The pocket clip, at first glance, seems woefully small but it does keep the knife secured in my pocket with no trouble.
I also found in the box a leather koozie, leather key fob, and black
paracord bracelet. All very cool.
The knife has stood up to every task I’ve put before it, from cutting
fruit in the kitchen to prying up roots in the garden, cutting rope and plastic zip ties to batoning branches a couple inches thick.
While a folding knife is not, or should not be, a primary choice for a self-defense weapon, if you went that route you could do much worse than this Bad Monkey folder. The textured scales prevent you from losing your grip should the knife become wet. The knife feels plenty solid enough in my hand to feel I could do some serious damage if I had to do so.

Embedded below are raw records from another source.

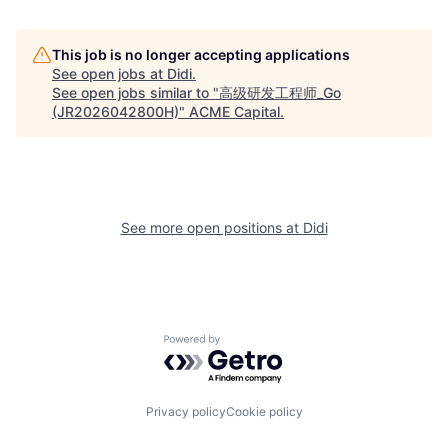
This job is no longer accepting applications
See open jobs at
Didi
.
See open jobs similar to "
高级研发工程师_Go
(JR2026042800H)
"
ACME Capital
.
See more open positions at
Didi
Powered by Getro.com
Privacy policy
Cookie policy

However, the knife does lose a few points. First, this whole Emerson Wave thing. See that little notch there in the picture, right next to the thumb stud along the blade spine?
That’s the Emerson Wave. When the knife is carried in your pocket, it sits with the hinge down and the blade point up. As you withdraw the knife, that notch is supposed to catch on your pocket and automatically swing the blade open. Personally, I don’t like
the idea of a folding knife coming open automatically as I pull it out. If I’m working in a cramped area, say under my car or in a closet, the last thing I want is an open, razor sharp, blade anywhere near my pocket. The blade has a thumb stud. If I have a hand to pull out the knife, odds are pretty damn good I have a thumb to open the blade.
Another reason I’m not sold on the Emerson Wave — let’s say I’m standing next to a law enforcement officer and for whatever reason I have to remove the knife from my pocket. Having that blade come swinging open as I do so will likely make a bad day get oh so much worse in a heartbeat.
As I mentioned, the knife rests with the blade pointed up when in the
pocket. This is the exact opposite of every other folding knife I’ve
owned and it takes some getting used to.
Also, when opening a folding knife with one hand, quite often you’ll open it partially with the thumb stud, then “flick” the blade all the way open. That works just fine with this knife but I’ve found that after doing so, the liner lock is very difficult to disengage. More than once, I had to pull out a needle nosed pliers or a multitool to get the liner lock to squeeze open enough for the blade to fold back into the handle.
All in all, I’d give the Bad Monkey drop point folder a 7.5 out of 10. If it weren’t for the Emerson Wave and the problems with the liner lock, easily 9.5 out of 10.